In the 2015 State Rail Plan, it continued to recommend both routes, listing the estimated cost of the Goldsboro route at $262.5 million (2014 US dollars) and its first-year ridership at 29,000, though the plan also requests new studies to update these figures. In March 2021, Amtrak included the Goldsboro route to Wilmington in its "Amtrak Connects Us" 15-year expansion vision. In December 2023, the Federal Railroad Administration selected the Raleigh–Wilmington route, via Goldsboro, as part of the Corridor Identification and Development Program. It was granted up to $500,000 toward engineering and feasibility studies and is prioritized for future federal funding.

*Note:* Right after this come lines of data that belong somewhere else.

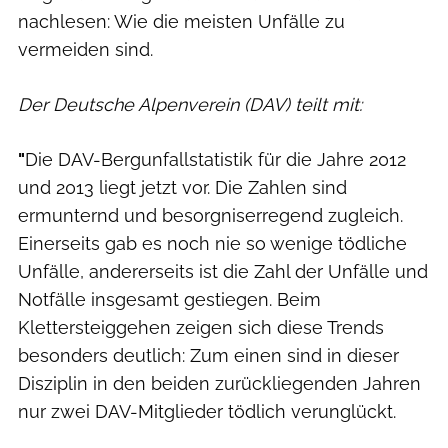
nachlesen: Wie die meisten Unfälle zu
vermeiden sind.
Der Deutsche Alpenverein (DAV) teilt mit:
"
Die DAV-Bergunfallstatistik für die Jahre 2012
und 2013 liegt jetzt vor. Die Zahlen sind
ermunternd und besorgniserregend zugleich.
Einerseits gab es noch nie so wenige tödliche
Unfälle, andererseits ist die Zahl der Unfälle und
Notfälle insgesamt gestiegen. Beim
Klettersteiggehen zeigen sich diese Trends
besonders deutlich: Zum einen sind in dieser
Disziplin in den beiden zurückliegenden Jahren
nur zwei DAV-Mitglieder tödlich verunglückt.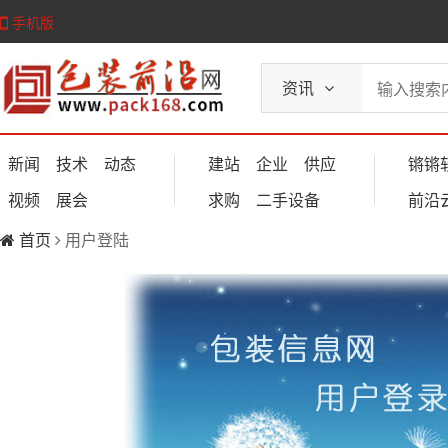
手机版
资讯
新闻
技术
动态
建站
企业
供应
锵锵
视频
展会
求购
二手设备
前沿
首页
用户登陆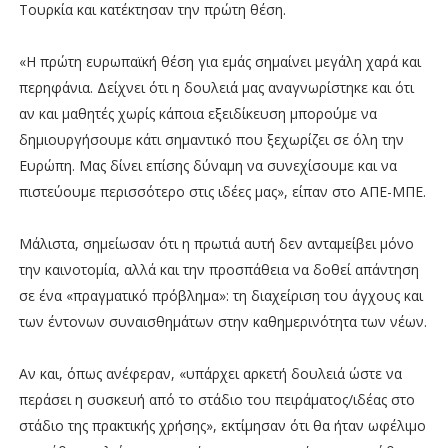
Τουρκία και κατέκτησαν την πρώτη θέση.
«Η πρώτη ευρωπαϊκή θέση για εμάς σημαίνει μεγάλη χαρά και
περηφάνια. Δείχνει ότι η δουλειά μας αναγνωρίστηκε και ότι
αν και μαθητές χωρίς κάποια εξειδίκευση μπορούμε να
δημιουργήσουμε κάτι σημαντικό που ξεχωρίζει σε όλη την
Ευρώπη. Μας δίνει επίσης δύναμη να συνεχίσουμε και να
πιστεύουμε περισσότερο στις ιδέες μας», είπαν στο ΑΠΕ-ΜΠΕ.
Μάλιστα, σημείωσαν ότι η πρωτιά αυτή δεν ανταμείβει μόνο
την καινοτομία, αλλά και την προσπάθεια να δοθεί απάντηση
σε ένα «πραγματικό πρόβλημα»: τη διαχείριση του άγχους και
των έντονων συναισθημάτων στην καθημερινότητα των νέων.
Αν και, όπως ανέφεραν, «υπάρχει αρκετή δουλειά ώστε να
περάσει η συσκευή από το στάδιο του πειράματος/ιδέας στο
στάδιο της πρακτικής χρήσης», εκτίμησαν ότι θα ήταν ωφέλιμο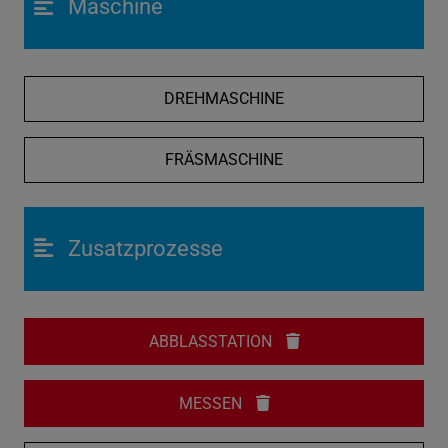
Maschine
DREHMASCHINE
FRÄSMASCHINE
Zusatzprozesse
ABBLASSTATION
MESSEN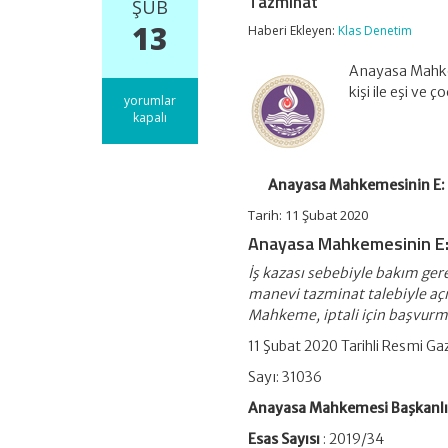
Tazminat
ŞUB
13
Haberi Ekleyen:
Klas Denetim
Anayasa Mahkem
kişi ile eşi ve
Anayasa
yorumlar
Mahkemesinin
kapalı
E:
2019/34,
K:
2019/97
Anayasa Mahkemesinin E: 2
Sayılı
Tarih: 11 Şubat 2020
Kararı
–
Anayasa Mahkemesinin E
İş
Kazası
İş kazası sebebiyle bakım gerek
Maddi
manevi tazminat talebiyle açı
ve
Mahkeme, iptali için başvurm
Manevi
Tazminat
11 Şubat 2020 Tarihli Resmi Ga
için
Sayı: 31036
Anayasa Mahkemesi Başkanlı
Esas Sayısı
: 2019/34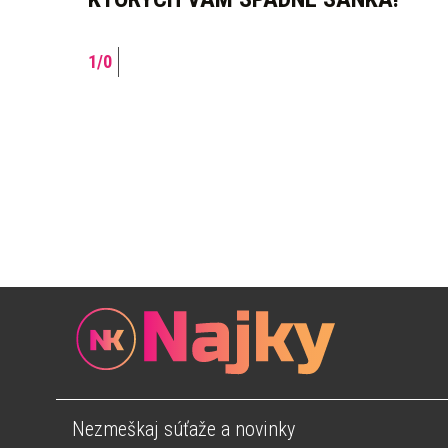
Nezmeškaj súťaže a novinky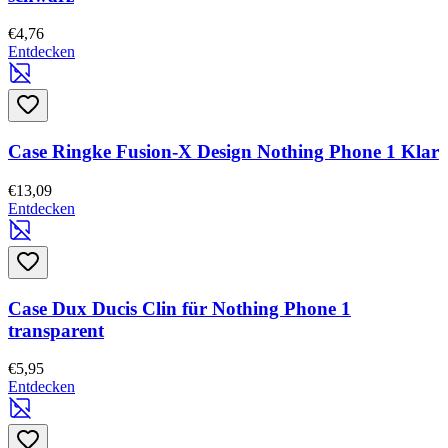
€4,76
Entdecken
Case Ringke Fusion-X Design Nothing Phone 1 Klar
€13,09
Entdecken
Case Dux Ducis Clin für Nothing Phone 1
transparent
€5,95
Entdecken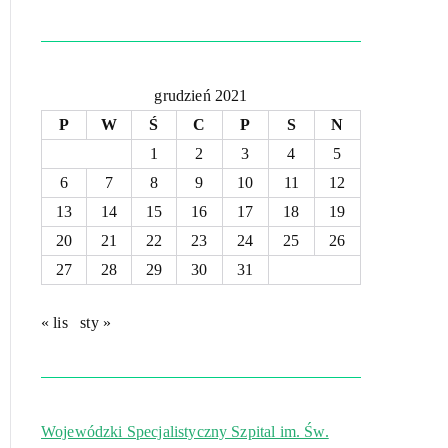
grudzień 2021
P
W
Ś
C
P
S
N
1
2
3
4
5
6
7
8
9
10
11
12
13
14
15
16
17
18
19
20
21
22
23
24
25
26
27
28
29
30
31
« lis
sty »
Wojewódzki Specjalistyczny Szpital im. Św.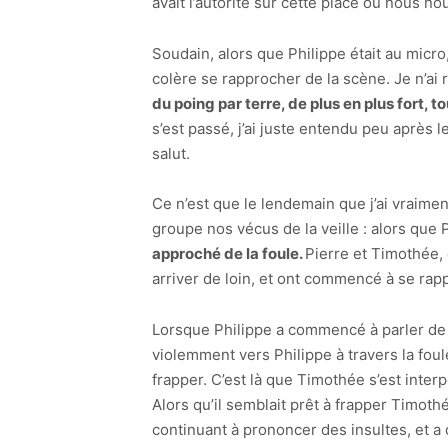
avait l’autorité sur cette place où nous no
Soudain, alors que Philippe était au micro
colère se rapprocher de la scène. Je n’ai r
du poing par terre, de plus en plus fort, 
s’est passé, j’ai juste entendu peu après 
salut.
Ce n’est que le lendemain que j’ai vraimen
groupe nos vécus de la veille : alors que P
approché de la foule.
Pierre et Timothée, 
arriver de loin, et ont commencé à se rappr
Lorsque Philippe a commencé à parler de 
violemment vers Philippe à travers la foul
frapper. C’est là que Timothée s’est interp
Alors qu’il semblait prêt à frapper Timoth
continuant à prononcer des insultes, et a di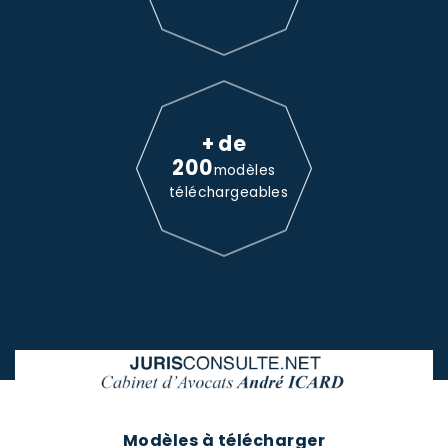
+ de
200
modèles
téléchargeables
Modèles à télécharger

====Raleigh–Winston-Salem====
The proposed corridor would connect Winston-Salem with Raleigh, with intermediate stops at Greensboro, Burlington, Durham, and Cary, complementing the existing state-supported Piedmont and Carolinian services. The proposed corridor would also include new frequencies, improvements to reliability, and new stations. Winston-Salem's restored Union Station would serve as the western terminus. Presently, Winston-Salem is only served by an Amtrak Thruway bus to High Point.

===Other proposed routes===

====Charlotte–Lynchburg, Virginia====
Service between Charlotte and Lynchburg, Virginia, is currently provided once daily by the long-distance Crescent. NCDOT is performing a preliminary evaluation for additional service, which may be achieved by extending a Northeast Regional round trip to Charlotte. The cost has been estimated at $35.6 million (2014 US dollars).

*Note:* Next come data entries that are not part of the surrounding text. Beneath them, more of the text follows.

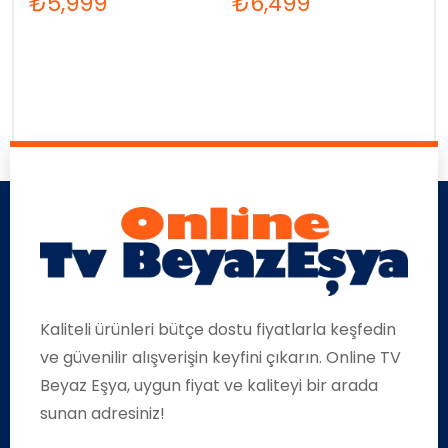
₺
5,999
₺
6,499
Kaliteli ürünleri bütçe dostu fiyatlarla keşfedin
ve güvenilir alışverişin keyfini çıkarın. Online TV
Beyaz Eşya, uygun fiyat ve kaliteyi bir arada
sunan adresiniz!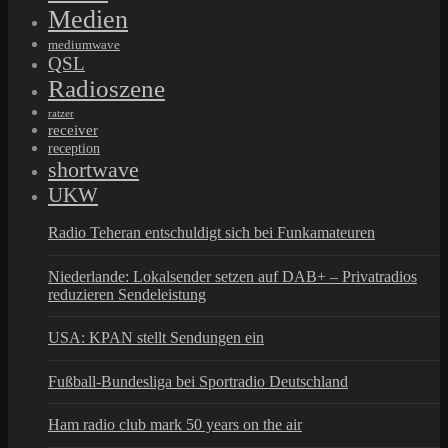
Medien
mediumwave
QSL
Radioszene
ratzer
receiver
reception
shortwave
UKW
Radio Teheran entschuldigt sich bei Funkamateuren
Niederlande: Lokalsender setzen auf DAB+ – Privatradios
reduzieren Sendeleistung
USA: KPAN stellt Sendungen ein
Fußball-Bundesliga bei Sportradio Deutschland
Ham radio club mark 50 years on the air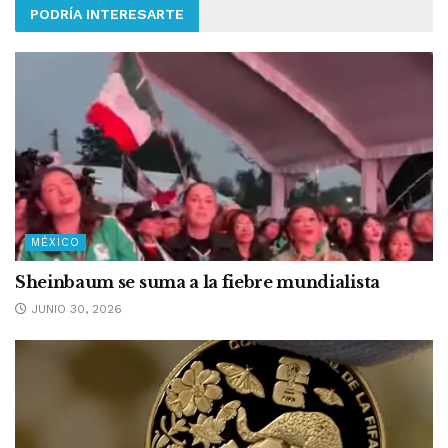
PODRÍA INTERESARTE
MÉXICO
Sheinbaum se suma a la fiebre mundialista
JUNIO 30, 2026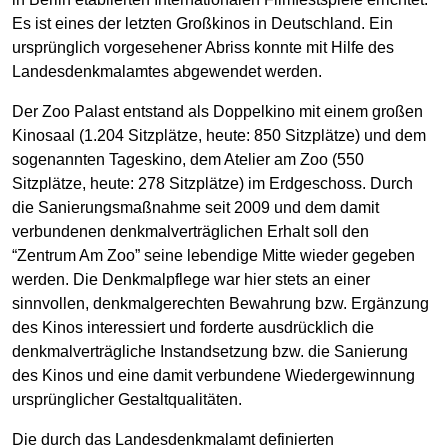
Es ist eines der letzten Großkinos in Deutschland. Ein
ursprünglich vorgesehener Abriss konnte mit Hilfe des
Landesdenkmalamtes abgewendet werden.
Der Zoo Palast entstand als Doppelkino mit einem großen
Kinosaal (1.204 Sitzplätze, heute: 850 Sitzplätze) und dem
sogenannten Tageskino, dem Atelier am Zoo (550
Sitzplätze, heute: 278 Sitzplätze) im Erdgeschoss. Durch
die Sanierungsmaßnahme seit 2009 und dem damit
verbundenen denkmalverträglichen Erhalt soll den
“Zentrum Am Zoo” seine lebendige Mitte wieder gegeben
werden. Die Denkmalpflege war hier stets an einer
sinnvollen, denkmalgerechten Bewahrung bzw. Ergänzung
des Kinos interessiert und forderte ausdrücklich die
denkmalverträgliche Instandsetzung bzw. die Sanierung
des Kinos und eine damit verbundene Wiedergewinnung
ursprünglicher Gestaltqualitäten.
Die durch das Landesdenkmalamt definierten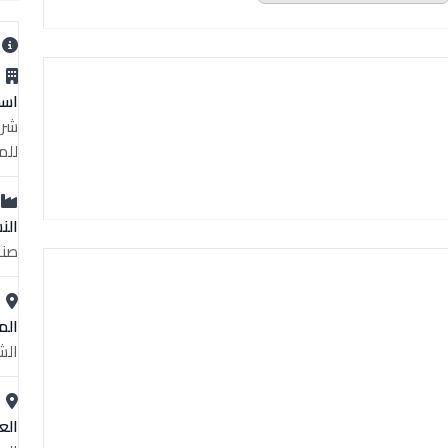
ب
اسم
شرك
للم
الن
صنا
الم
الش
الع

====Raleigh–Greenville====
The proposed route between Raleigh and Greenville would travel along the Carolina Coastal Railway tracks, connecting with the Palmetto and Silver Service at Wilson station. In July 2022, planners from NCDOT and Pitt County announced they would hire a contractor to conduct a feasibility study of the route after receiving a $250,000 federal grant. The study is expected to take 18 months. Supporters of the study include Greenville Mayor P.J. Connelly, East Carolina University Chancellor Philip Rogers, State Representative Brian Farkas, and the head of the Pitt-Greenville Convention & Visitors Authority. In March 2023, NCDOT submitted the route to the Federal Railroad Administration's Corridor Identification and Development Program; but was not selected when the results were released in December of that same year.

====Raleigh–Hampton Roads, Virginia====
In August 2015, NCDOT had suggested studying a service between Raleigh and Hampton Roads, Virginia's second-largest metropolitan area, home to Virginia Beach and Norfolk. The proposed route would require reconstruction of a disused Raleigh and Gaston Railroad line between Norlina and Roanoke Rapids.

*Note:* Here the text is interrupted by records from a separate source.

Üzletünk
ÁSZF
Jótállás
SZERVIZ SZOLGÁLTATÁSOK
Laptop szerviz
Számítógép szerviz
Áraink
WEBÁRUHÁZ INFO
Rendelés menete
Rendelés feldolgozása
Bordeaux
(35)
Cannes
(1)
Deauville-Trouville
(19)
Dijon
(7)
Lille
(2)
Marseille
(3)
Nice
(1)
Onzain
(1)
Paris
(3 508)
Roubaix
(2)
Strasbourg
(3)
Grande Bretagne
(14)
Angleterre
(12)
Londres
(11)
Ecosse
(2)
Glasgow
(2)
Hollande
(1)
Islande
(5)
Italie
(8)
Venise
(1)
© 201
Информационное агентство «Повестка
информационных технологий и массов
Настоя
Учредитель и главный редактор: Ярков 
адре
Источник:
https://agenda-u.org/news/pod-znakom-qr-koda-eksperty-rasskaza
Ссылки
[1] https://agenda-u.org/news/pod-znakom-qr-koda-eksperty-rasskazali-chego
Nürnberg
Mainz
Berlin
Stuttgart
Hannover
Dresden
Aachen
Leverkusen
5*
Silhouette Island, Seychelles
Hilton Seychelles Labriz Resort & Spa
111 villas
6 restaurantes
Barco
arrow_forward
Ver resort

====Raleigh–Morehead City====
The proposed route between Raleigh and Morehead City, via Selma Union Depot, would travel along the existing North Carolina Railroad track, with intermediate stops in Goldsboro, Kinston, and New Bern. In March 2023, NCDOT submitted the route to the Federal Railroad Administration's Corridor Identification and Development Program; but was not selected when the results were released in December of that same year.

====Raleigh–Hamlet====
The proposed route between Raleigh and Hamlet, would complement the existing Silver Star (now temporarily the Floridian), with intermediate stops in Cary, Sanford, and Southern Pines. March 2023, NCDOT submitted the route to the Federal Railroad Administration's Corridor Identification and Development Program; but was not selected when the results were released in December of that same year.

====Raleigh–Weldon====
The proposed route between Raleigh and Weldon, would complement the existing Carolinian, with intermediate stops in Selma, Wilson, and Rocky Mount. March 2023, NCDOT submitted the route to the Federal Railroad Administration's Corridor Identification and Development Program; but was not selected when the results were released in December of that same year.

====Winston-Salem–Charlotte====
The proposed corridor would connect Winston-Salem with Charlotte, by following the existent O-Line. Winston-Salem's restored Union Station would serve as the northern terminus. March 2023, NCDOT submitted the route to the Federal Railroad Administration's Corridor Identification and Development Program; but was not selected when the results were released in December of that same year.